Bu, “Konuşacak kimsem yok.” gibi hisseden kişi için
Bu dua bize Kur’an’da verilen ne güzel bir hediye
Yani şimdi üç kelimemiz var, “gam”, “hüzün” ve “keder”
Sonra bir kelime daha, “ويل”
Veyl, talihsiz hisseden insanları ifade etmek için kullanılır
Kötü şans sahibiymişler gibi. Ve bu kendine olduğu gibi başkalarına da kullanılır
Eğer Arapçada bir kişiye lanet ederseniz, yapmayın ama ben yine de söylüyorum,
Arapçada bir kişi birine lanet ederse ve onlar için en kötüsünü dilerse, “ويلك (yazıklar olsun sana)” der.
“ويلي (yazık bana)” ve “يا ويلي (vay başıma gelenler)” de kullanılır.

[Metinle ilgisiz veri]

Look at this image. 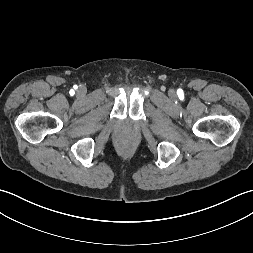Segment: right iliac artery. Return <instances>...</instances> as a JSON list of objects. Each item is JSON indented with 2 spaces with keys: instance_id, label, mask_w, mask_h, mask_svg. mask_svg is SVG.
Here are the masks:
<instances>
[{
  "instance_id": "82829eb1",
  "label": "right iliac artery",
  "mask_w": 253,
  "mask_h": 253,
  "mask_svg": "<svg viewBox=\"0 0 253 253\" xmlns=\"http://www.w3.org/2000/svg\"><path fill=\"white\" fill-rule=\"evenodd\" d=\"M70 93H71V94H73V93H74V91H73V90H71V91H70Z\"/></svg>"
}]
</instances>
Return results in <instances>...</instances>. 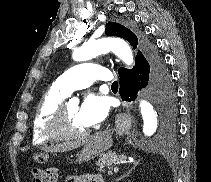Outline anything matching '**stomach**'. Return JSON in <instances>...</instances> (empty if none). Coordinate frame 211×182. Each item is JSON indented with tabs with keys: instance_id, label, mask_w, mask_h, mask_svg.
<instances>
[{
	"instance_id": "obj_1",
	"label": "stomach",
	"mask_w": 211,
	"mask_h": 182,
	"mask_svg": "<svg viewBox=\"0 0 211 182\" xmlns=\"http://www.w3.org/2000/svg\"><path fill=\"white\" fill-rule=\"evenodd\" d=\"M112 146L109 132H102L92 136L76 157V162L83 163L94 159Z\"/></svg>"
}]
</instances>
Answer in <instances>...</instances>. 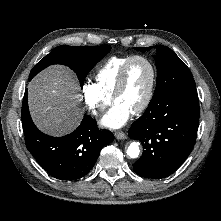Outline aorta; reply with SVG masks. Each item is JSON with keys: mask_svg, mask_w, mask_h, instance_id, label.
I'll return each mask as SVG.
<instances>
[{"mask_svg": "<svg viewBox=\"0 0 221 221\" xmlns=\"http://www.w3.org/2000/svg\"><path fill=\"white\" fill-rule=\"evenodd\" d=\"M139 153V144L137 142H132L127 148V155L131 158H137Z\"/></svg>", "mask_w": 221, "mask_h": 221, "instance_id": "aorta-1", "label": "aorta"}]
</instances>
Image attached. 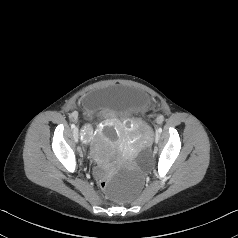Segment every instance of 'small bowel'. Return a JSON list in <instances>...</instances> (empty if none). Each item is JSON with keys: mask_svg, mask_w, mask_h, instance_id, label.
<instances>
[{"mask_svg": "<svg viewBox=\"0 0 238 238\" xmlns=\"http://www.w3.org/2000/svg\"><path fill=\"white\" fill-rule=\"evenodd\" d=\"M70 118L73 119V120H75V119L77 118V115L74 114V113H72V114L70 115Z\"/></svg>", "mask_w": 238, "mask_h": 238, "instance_id": "c3829d8e", "label": "small bowel"}]
</instances>
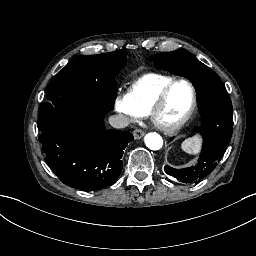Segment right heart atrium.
Segmentation results:
<instances>
[{
	"label": "right heart atrium",
	"instance_id": "obj_1",
	"mask_svg": "<svg viewBox=\"0 0 256 256\" xmlns=\"http://www.w3.org/2000/svg\"><path fill=\"white\" fill-rule=\"evenodd\" d=\"M131 99V93H125L123 95L118 94L115 98L114 110L117 113L126 116L129 120L133 121L135 120V113L131 107Z\"/></svg>",
	"mask_w": 256,
	"mask_h": 256
}]
</instances>
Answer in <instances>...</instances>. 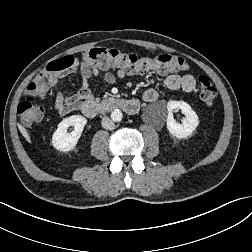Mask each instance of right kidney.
<instances>
[{
  "label": "right kidney",
  "instance_id": "right-kidney-1",
  "mask_svg": "<svg viewBox=\"0 0 252 252\" xmlns=\"http://www.w3.org/2000/svg\"><path fill=\"white\" fill-rule=\"evenodd\" d=\"M87 120L81 115H72L63 119L52 136V145L62 152L73 150L78 143ZM74 126V130L69 133L68 127Z\"/></svg>",
  "mask_w": 252,
  "mask_h": 252
}]
</instances>
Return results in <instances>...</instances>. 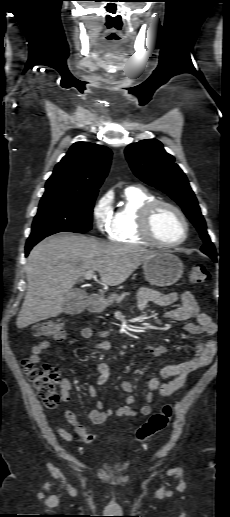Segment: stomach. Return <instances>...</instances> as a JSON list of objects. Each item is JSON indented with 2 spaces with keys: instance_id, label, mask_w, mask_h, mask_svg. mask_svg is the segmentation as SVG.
<instances>
[{
  "instance_id": "stomach-1",
  "label": "stomach",
  "mask_w": 230,
  "mask_h": 517,
  "mask_svg": "<svg viewBox=\"0 0 230 517\" xmlns=\"http://www.w3.org/2000/svg\"><path fill=\"white\" fill-rule=\"evenodd\" d=\"M145 279L154 286L165 287L175 284L183 274L182 261L169 252H156L147 261L143 262ZM116 295L113 294L105 302L110 304Z\"/></svg>"
}]
</instances>
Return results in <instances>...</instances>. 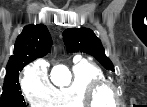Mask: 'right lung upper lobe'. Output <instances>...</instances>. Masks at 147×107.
I'll return each mask as SVG.
<instances>
[{
  "label": "right lung upper lobe",
  "instance_id": "right-lung-upper-lobe-1",
  "mask_svg": "<svg viewBox=\"0 0 147 107\" xmlns=\"http://www.w3.org/2000/svg\"><path fill=\"white\" fill-rule=\"evenodd\" d=\"M51 45V36L45 25L25 26L16 39L13 55L6 67V76L19 72L22 64L45 56Z\"/></svg>",
  "mask_w": 147,
  "mask_h": 107
}]
</instances>
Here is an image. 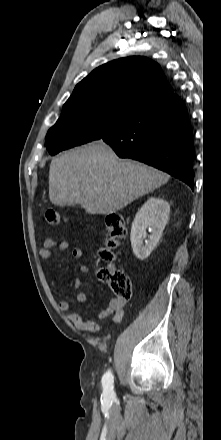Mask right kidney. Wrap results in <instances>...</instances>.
I'll use <instances>...</instances> for the list:
<instances>
[{
    "mask_svg": "<svg viewBox=\"0 0 221 440\" xmlns=\"http://www.w3.org/2000/svg\"><path fill=\"white\" fill-rule=\"evenodd\" d=\"M169 213L168 202L156 197L149 198L137 212L132 223L130 240L133 252L139 260L146 259L155 248L167 224ZM147 228L151 233L148 236Z\"/></svg>",
    "mask_w": 221,
    "mask_h": 440,
    "instance_id": "obj_1",
    "label": "right kidney"
}]
</instances>
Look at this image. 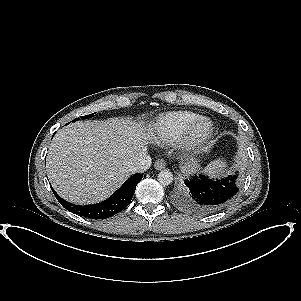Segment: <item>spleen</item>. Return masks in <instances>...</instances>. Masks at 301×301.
Wrapping results in <instances>:
<instances>
[{
	"label": "spleen",
	"instance_id": "obj_1",
	"mask_svg": "<svg viewBox=\"0 0 301 301\" xmlns=\"http://www.w3.org/2000/svg\"><path fill=\"white\" fill-rule=\"evenodd\" d=\"M226 167V163L223 159H216L210 164L206 166L204 169L205 173H207L211 177H215L216 175H219L224 172V169Z\"/></svg>",
	"mask_w": 301,
	"mask_h": 301
}]
</instances>
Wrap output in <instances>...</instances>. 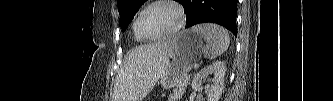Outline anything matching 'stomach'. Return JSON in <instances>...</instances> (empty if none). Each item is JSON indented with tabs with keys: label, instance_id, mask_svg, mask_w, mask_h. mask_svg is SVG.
<instances>
[{
	"label": "stomach",
	"instance_id": "1",
	"mask_svg": "<svg viewBox=\"0 0 333 101\" xmlns=\"http://www.w3.org/2000/svg\"><path fill=\"white\" fill-rule=\"evenodd\" d=\"M202 38L200 33L191 29L181 31L168 40V62L160 77V84L165 89L176 87L181 78L188 75L192 66L200 60L204 52Z\"/></svg>",
	"mask_w": 333,
	"mask_h": 101
}]
</instances>
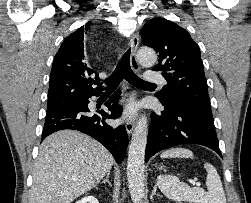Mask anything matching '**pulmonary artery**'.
<instances>
[{"label": "pulmonary artery", "mask_w": 251, "mask_h": 203, "mask_svg": "<svg viewBox=\"0 0 251 203\" xmlns=\"http://www.w3.org/2000/svg\"><path fill=\"white\" fill-rule=\"evenodd\" d=\"M144 79H145V81L150 82V83H158V84H162V85L166 84V80L162 76V74L156 73V72H147L144 75Z\"/></svg>", "instance_id": "e3ab8cb5"}]
</instances>
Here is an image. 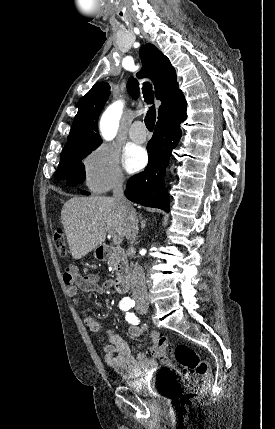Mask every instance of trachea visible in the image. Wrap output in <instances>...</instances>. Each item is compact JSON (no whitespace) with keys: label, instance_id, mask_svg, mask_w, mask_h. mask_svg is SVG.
Returning <instances> with one entry per match:
<instances>
[{"label":"trachea","instance_id":"3493384b","mask_svg":"<svg viewBox=\"0 0 275 429\" xmlns=\"http://www.w3.org/2000/svg\"><path fill=\"white\" fill-rule=\"evenodd\" d=\"M142 89H143L145 102H147L148 104L153 103L152 86L148 83H144V86ZM144 121H145V125H146L147 129L149 131H152L154 129V125H155V121H156V110H155L154 105L149 107V110L146 114Z\"/></svg>","mask_w":275,"mask_h":429}]
</instances>
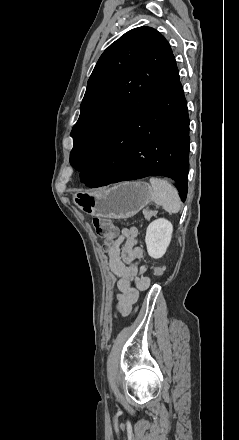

“يا ويلي” veya “يا ويلتا . Veya “يا ويلتي”.
Bunun birkaç çeşidi vardır. Bunlar şu anlama gelir,
“Ben kahroldum, ben lanetlendim, yaptığım her şey zehir oluyor, yaptığım hiçbir şey çözüm olmuyor.”
Karşına çıkacak hiçbir şeye karşı güvenin kalmamış, bilirsiniz, gerçeklere katlanamıyorsunuz.
Yaptığınız hiçbir şeyin bu durumu değiştiremeyeceğini düşünüyorsunuz. Umutsuz bir hale geliyorsunuz.
Bütün bütün umutsuzsunuz. Ve işte o anda şöyle hissediyorsunuz, “Bana gelecek olan iyi bir talihim yok.”
“Benim kısmetim (حظ) yok.” “Bana gelmeyecek.” Ve bu, “veyl”i hissettiğiniz an
Veyl, şoke olmuş anlamında da kullanılır, bu gibi hisler için de kullanılır
“Veyl yüzünden acı çekiyorum. Ben lanetlendim, kahroldum.” Ve bu, Arap dilindeki en kötü kelimelerden biridir
Bu aslında Cehennem ateşindeki bir yeri tanımlamak için kullanılan kelimelerden biridir. İlginç, değil mi?
Çünkü Allah, Cehennem ateşini, psikolojik ıstırabı tanımlamak için de kullanılan bir kelimeyle tanımlıyor
Değil mi? Fiziksel olarak acı veren Cehennem ateşini tanımlayan kelime aslında psikolojik olarak da acı verici
Ve bunu bir psikoloji dersindeyken, Psikoloji-101’deyken profesörünüz
“Bazen psikolojik acı, fiziksel acıdan daha katlanılmaz olabilir.” dediği zaman anlarsınız
Bakarsınız ve “Ne? Bilmiyorum, üzgün hissetmeyi kolumun doğranmasına tercih ederim.”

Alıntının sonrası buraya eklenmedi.